Robust Bayesian approach for reliability prognosis of nondestructive one-shot devices under cumulative risk model
Shanya Baghel, Shuvashree Mondal

TL;DR
This paper develops a robust Bayesian method using density power divergence for reliability prognosis of nondestructive one-shot devices under a cumulative risk model, effectively handling outliers and incorporating prior knowledge.
Contribution
It introduces a robust Bayesian framework with Hamiltonian Monte Carlo for lifetime estimation of NOSD units under SSALT, addressing outlier issues and including order restrictions.
Findings
Robust Bayesian estimators outperform traditional methods in outlier scenarios.
The approach accurately predicts device lifetime in simulation and real data.

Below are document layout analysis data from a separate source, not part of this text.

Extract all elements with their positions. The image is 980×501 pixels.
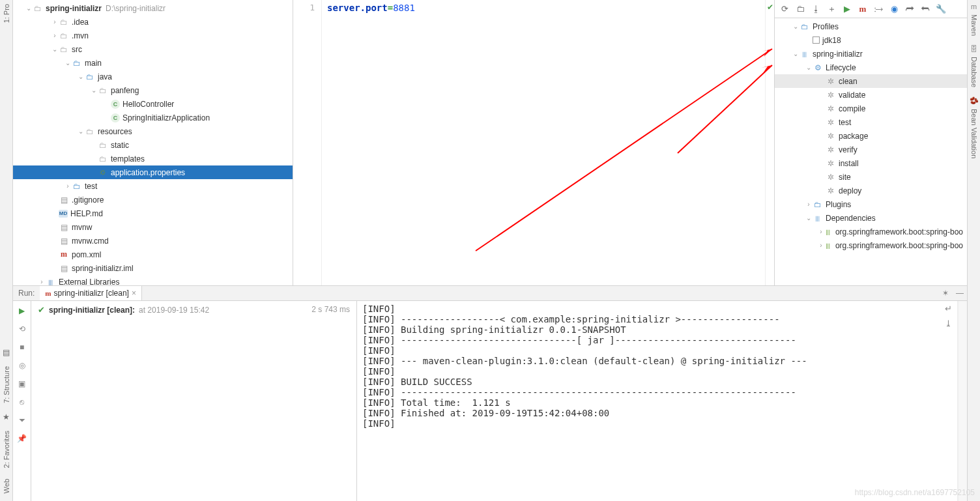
chevron-down-icon[interactable]: ⌄ — [805, 214, 813, 222]
maven-run-icon[interactable]: ▶ — [840, 2, 854, 16]
run-task-time: at 2019-09-19 15:42 — [139, 306, 209, 315]
maven-tree-row[interactable]: ·✲validate — [775, 88, 967, 102]
tree-label: src — [72, 45, 82, 54]
tree-row[interactable]: ⌄🗀panfeng — [13, 83, 293, 97]
maven-tree-row[interactable]: ·✲verify — [775, 143, 967, 156]
tree-row[interactable]: ·▤mvnw.cmd — [13, 234, 293, 248]
maven-tree-row[interactable]: ·✲install — [775, 156, 967, 170]
properties-icon: ⛭ — [98, 167, 108, 178]
run-settings-icon[interactable]: ✶ — [938, 289, 953, 298]
filter-icon[interactable]: ⏷ — [16, 414, 28, 426]
tree-row[interactable]: ›🗀.mvn — [13, 29, 293, 42]
left-icon-favorites[interactable]: ★ — [3, 411, 10, 423]
chevron-down-icon[interactable]: ⌄ — [25, 5, 33, 12]
run-tool-window: Run: m spring-initializr [clean] × ✶ — ▶… — [13, 286, 967, 501]
target-icon[interactable]: ◎ — [16, 360, 28, 371]
maven-tree-row[interactable]: ›🗀Plugins — [775, 197, 967, 211]
maven-tree-row[interactable]: ·✲deploy — [775, 184, 967, 197]
tree-row[interactable]: ·CSpringInitializrApplication — [13, 111, 293, 124]
markdown-icon: MD — [59, 210, 68, 218]
right-tab-database[interactable]: Database — [970, 54, 978, 90]
tree-row-root[interactable]: ⌄🗀spring-initializrD:\spring-initializr — [13, 1, 293, 15]
chevron-down-icon[interactable]: ⌄ — [77, 128, 85, 135]
maven-tree-row[interactable]: ·✲package — [775, 129, 967, 143]
chevron-right-icon[interactable]: › — [818, 242, 824, 249]
tree-row[interactable]: ·▤spring-initializr.iml — [13, 261, 293, 275]
chevron-down-icon[interactable]: ⌄ — [51, 46, 59, 53]
maven-tree-row[interactable]: ›⫼org.springframework.boot:spring-boo — [775, 238, 967, 252]
chevron-down-icon[interactable]: ⌄ — [77, 73, 85, 80]
camera-icon[interactable]: ▣ — [16, 378, 28, 390]
close-icon[interactable]: × — [132, 289, 136, 298]
editor[interactable]: 1 server.port=8881 ✔ — [293, 0, 774, 285]
left-tab-structure[interactable]: 7: Structure — [3, 364, 10, 406]
rerun-icon[interactable]: ▶ — [16, 305, 28, 317]
tree-row[interactable]: ·▤.gitignore — [13, 193, 293, 207]
checkbox-icon[interactable] — [813, 36, 820, 44]
tree-row[interactable]: ›⫼External Libraries — [13, 275, 293, 285]
maven-tree-row[interactable]: ·✲site — [775, 170, 967, 184]
right-tab-maven[interactable]: Maven — [970, 12, 978, 38]
tree-row[interactable]: ·🗀static — [13, 138, 293, 152]
tree-row[interactable]: ·CHelloController — [13, 97, 293, 111]
chevron-down-icon[interactable]: ⌄ — [64, 59, 72, 66]
maven-tree-row[interactable]: ›⫼org.springframework.boot:spring-boo — [775, 225, 967, 238]
chevron-right-icon[interactable]: › — [64, 182, 72, 190]
maven-tree-row[interactable]: ·✲test — [775, 115, 967, 129]
maven-tree-row[interactable]: ⌄⫼spring-initializr — [775, 47, 967, 61]
run-tab[interactable]: m spring-initializr [clean] × — [40, 286, 142, 300]
maven-reload-icon[interactable]: ⟳ — [777, 2, 792, 16]
maven-tree-row[interactable]: ·jdk18 — [775, 33, 967, 47]
maven-settings-icon[interactable]: 🔧 — [934, 2, 948, 16]
tree-row[interactable]: ·mpom.xml — [13, 248, 293, 261]
chevron-right-icon[interactable]: › — [805, 201, 813, 208]
chevron-right-icon[interactable]: › — [38, 278, 46, 285]
chevron-down-icon[interactable]: ⌄ — [90, 87, 98, 94]
tree-row[interactable]: ⌄🗀resources — [13, 124, 293, 138]
run-minimize-icon[interactable]: — — [953, 289, 967, 298]
maven-tree-row[interactable]: ⌄⫼Dependencies — [775, 211, 967, 225]
maven-add-icon[interactable]: ＋ — [824, 2, 839, 16]
scroll-end-icon[interactable]: ⤓ — [945, 319, 952, 328]
left-icon-structure[interactable]: ▤ — [3, 347, 10, 358]
chevron-right-icon[interactable]: › — [818, 228, 824, 235]
attach-icon[interactable]: ⟲ — [16, 323, 28, 335]
chevron-right-icon[interactable]: › — [51, 32, 59, 39]
tree-row[interactable]: ›🗀test — [13, 179, 293, 193]
tree-row[interactable]: ›🗀.idea — [13, 15, 293, 29]
pin-icon[interactable]: 📌 — [16, 433, 28, 444]
left-tab-web[interactable]: Web — [3, 476, 10, 496]
right-tab-bean[interactable]: Bean Validation — [970, 106, 978, 161]
maven-tree-row[interactable]: ·✲compile — [775, 102, 967, 115]
maven-tree-row[interactable]: ·✲clean — [775, 74, 967, 88]
stop-icon[interactable]: ■ — [16, 341, 28, 353]
chevron-down-icon[interactable]: ⌄ — [792, 23, 800, 30]
maven-collapse-icon[interactable]: ⮪ — [918, 2, 932, 16]
export-icon[interactable]: ⎋ — [16, 396, 28, 408]
chevron-down-icon[interactable]: ⌄ — [792, 50, 800, 57]
chevron-right-icon[interactable]: › — [51, 18, 59, 25]
console-output[interactable]: [INFO] [INFO] ------------------< com.ex… — [357, 301, 940, 501]
tree-row[interactable]: ·▤mvnw — [13, 220, 293, 234]
tree-row[interactable]: ⌄🗀src — [13, 42, 293, 56]
maven-tree-row[interactable]: ⌄⚙Lifecycle — [775, 61, 967, 74]
editor-code[interactable]: server.port=8881 — [322, 0, 765, 285]
tree-row[interactable]: ·⛭application.properties — [13, 165, 293, 179]
maven-sources-icon[interactable]: 🗀 — [793, 2, 807, 16]
softwrap-icon[interactable]: ↵ — [945, 304, 952, 313]
maven-download-icon[interactable]: ⭳ — [809, 2, 823, 16]
tree-row[interactable]: ⌄🗀java — [13, 70, 293, 83]
gear-icon: ✲ — [826, 76, 836, 87]
console-scrollbar[interactable] — [958, 301, 967, 501]
left-tab-project[interactable]: 1: Pro — [3, 1, 10, 25]
tree-row[interactable]: ⌄🗀main — [13, 56, 293, 70]
maven-skip-icon[interactable]: ⧴ — [871, 2, 886, 16]
maven-m-icon[interactable]: m — [856, 2, 870, 16]
maven-tree-row[interactable]: ⌄🗀Profiles — [775, 20, 967, 33]
left-tab-favorites[interactable]: 2: Favorites — [3, 428, 10, 470]
chevron-down-icon[interactable]: ⌄ — [805, 64, 813, 71]
tree-row[interactable]: ·MDHELP.md — [13, 207, 293, 220]
tree-row[interactable]: ·🗀templates — [13, 152, 293, 165]
maven-offline-icon[interactable]: ◉ — [887, 2, 901, 16]
maven-expand-icon[interactable]: ⮫ — [902, 2, 917, 16]
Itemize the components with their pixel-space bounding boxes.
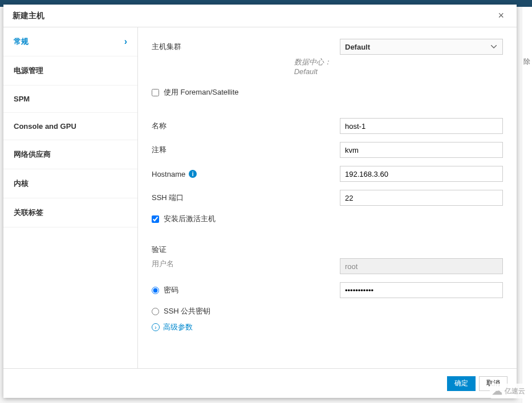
row-ssh-port: SSH 端口	[152, 190, 503, 206]
ssh-port-label: SSH 端口	[152, 193, 340, 203]
modal-title: 新建主机	[13, 11, 44, 21]
modal-footer: 确定 取消	[3, 368, 517, 398]
cloud-icon: ☁	[492, 385, 502, 397]
sidebar-item-label: 网络供应商	[14, 149, 51, 160]
sidebar-item-label: Console and GPU	[14, 122, 76, 131]
row-cluster: 主机集群 Default	[152, 39, 503, 55]
cluster-select[interactable]: Default	[340, 39, 503, 55]
password-radio[interactable]	[152, 287, 159, 294]
auth-title: 验证	[152, 245, 503, 255]
info-icon[interactable]: i	[189, 170, 197, 178]
sidebar-item-power[interactable]: 电源管理	[3, 56, 137, 86]
hostname-label: Hostname i	[152, 170, 340, 178]
close-button[interactable]: ×	[494, 7, 507, 24]
comment-label: 注释	[152, 145, 340, 155]
row-hostname: Hostname i	[152, 166, 503, 182]
comment-input[interactable]	[340, 142, 503, 158]
ssh-port-input[interactable]	[340, 190, 503, 206]
password-radio-label[interactable]: 密码	[164, 285, 178, 295]
sidebar-item-label: SPM	[14, 95, 30, 103]
advanced-params-link[interactable]: › 高级参数	[152, 322, 503, 332]
sshkey-radio[interactable]	[152, 308, 159, 315]
modal-body: 常规 › 电源管理 SPM Console and GPU 网络供应商 内核 关…	[3, 27, 517, 368]
watermark: ☁ 亿速云	[490, 384, 527, 398]
chevron-right-icon: ›	[124, 36, 127, 47]
username-input	[340, 258, 503, 274]
modal-header: 新建主机 ×	[3, 5, 517, 27]
row-comment: 注释	[152, 142, 503, 158]
sidebar-item-general[interactable]: 常规 ›	[3, 27, 137, 56]
row-username: 用户名	[152, 258, 503, 274]
row-activate: 安装后激活主机	[152, 214, 503, 224]
row-name: 名称	[152, 118, 503, 134]
sidebar-item-console-gpu[interactable]: Console and GPU	[3, 113, 137, 140]
sidebar-item-tags[interactable]: 关联标签	[3, 198, 137, 227]
cluster-label: 主机集群	[152, 42, 340, 52]
datacenter-info: 数据中心：Default	[152, 57, 340, 76]
sidebar-item-network-provider[interactable]: 网络供应商	[3, 140, 137, 169]
foreman-checkbox[interactable]	[152, 89, 159, 96]
sidebar-item-label: 内核	[14, 178, 29, 189]
row-password: 密码	[152, 282, 503, 298]
row-foreman: 使用 Foreman/Satellite	[152, 87, 503, 97]
activate-checkbox[interactable]	[152, 215, 159, 223]
hostname-input[interactable]	[340, 166, 503, 182]
name-input[interactable]	[340, 118, 503, 134]
peek-text: 除	[523, 57, 530, 67]
password-input[interactable]	[340, 282, 503, 298]
foreman-label[interactable]: 使用 Foreman/Satellite	[164, 87, 239, 97]
activate-label[interactable]: 安装后激活主机	[164, 214, 216, 224]
background-strip: 除	[522, 7, 532, 403]
new-host-modal: 新建主机 × 常规 › 电源管理 SPM Console and GPU 网络供…	[3, 5, 517, 398]
form-content: 主机集群 Default 数据中心：Default 使用 Foreman/Sat…	[138, 27, 517, 368]
sidebar: 常规 › 电源管理 SPM Console and GPU 网络供应商 内核 关…	[3, 27, 138, 368]
sidebar-item-spm[interactable]: SPM	[3, 86, 137, 113]
name-label: 名称	[152, 121, 340, 131]
sidebar-item-label: 常规	[14, 36, 29, 47]
sidebar-item-label: 关联标签	[14, 207, 43, 218]
sidebar-item-kernel[interactable]: 内核	[3, 169, 137, 198]
expand-icon: ›	[152, 323, 160, 331]
row-sshkey: SSH 公共密钥	[152, 306, 503, 316]
sshkey-radio-label[interactable]: SSH 公共密钥	[164, 306, 210, 316]
username-label: 用户名	[152, 259, 340, 269]
sidebar-item-label: 电源管理	[14, 66, 43, 76]
ok-button[interactable]: 确定	[447, 376, 476, 391]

Bayes factor effectively tests hypotheses under the robust framework.
Abstract
The present study aims to determine the lifetime prognosis of highly durable nondestructive one-shot devices (NOSD) units under a step-stress accelerated life testing (SSALT) experiment applying a cumulative risk model (CRM). In an SSALT experiment, CRM retains the continuity of hazard function by allowing the lag period before the effects of stress change emerge. When prior information about the model parameters is available, Bayesian inference is crucial. In a Bayesian analysis of such lifetime data, conventional likelihood-based Bayesian estimation frequently fails in the presence of outliers in the dataset. This work incorporates a robust Bayesian approach utilizing a robustified posterior based on the density power divergence measure. The order restriction on shape parameters has been incorporated as a prior assumption to reflect the decreasing expected lifetime with increasing…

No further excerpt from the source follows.